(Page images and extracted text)
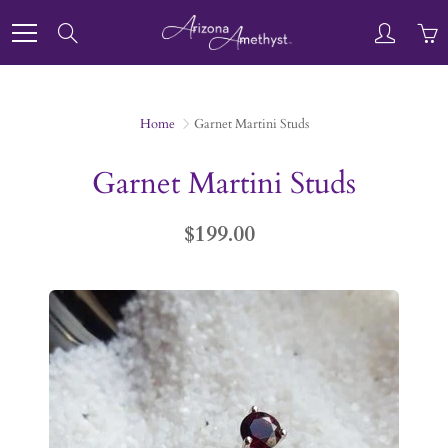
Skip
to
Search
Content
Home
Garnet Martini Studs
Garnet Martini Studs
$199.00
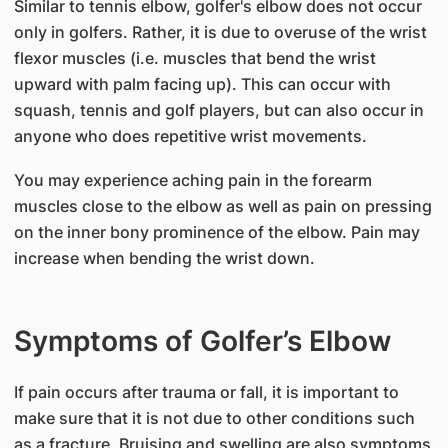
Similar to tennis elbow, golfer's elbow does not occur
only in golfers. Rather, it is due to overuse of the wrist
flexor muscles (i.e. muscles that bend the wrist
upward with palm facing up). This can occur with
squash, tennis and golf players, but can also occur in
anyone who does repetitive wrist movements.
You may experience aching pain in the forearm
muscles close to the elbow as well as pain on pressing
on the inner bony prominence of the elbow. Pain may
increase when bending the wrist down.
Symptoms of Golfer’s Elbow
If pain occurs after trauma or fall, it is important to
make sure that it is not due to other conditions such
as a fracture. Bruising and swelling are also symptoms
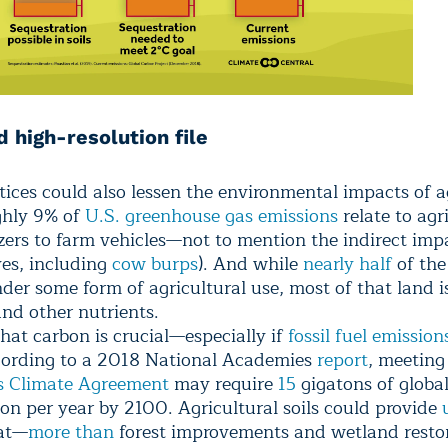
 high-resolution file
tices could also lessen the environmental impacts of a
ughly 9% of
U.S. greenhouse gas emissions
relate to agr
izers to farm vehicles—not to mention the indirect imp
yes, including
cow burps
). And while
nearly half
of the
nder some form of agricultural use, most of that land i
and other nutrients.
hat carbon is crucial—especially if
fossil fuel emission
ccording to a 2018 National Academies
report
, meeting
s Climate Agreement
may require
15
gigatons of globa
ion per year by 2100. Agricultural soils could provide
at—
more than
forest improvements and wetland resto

* EXERCISE BRIEF: Among the entries, copy every line containing the word "also".

* EXERCISE RESPONSE:
squash, tennis and golf players, but can also occur in
as a fracture. Bruising and swelling are also symptoms
tices could also lessen the environmental impacts of a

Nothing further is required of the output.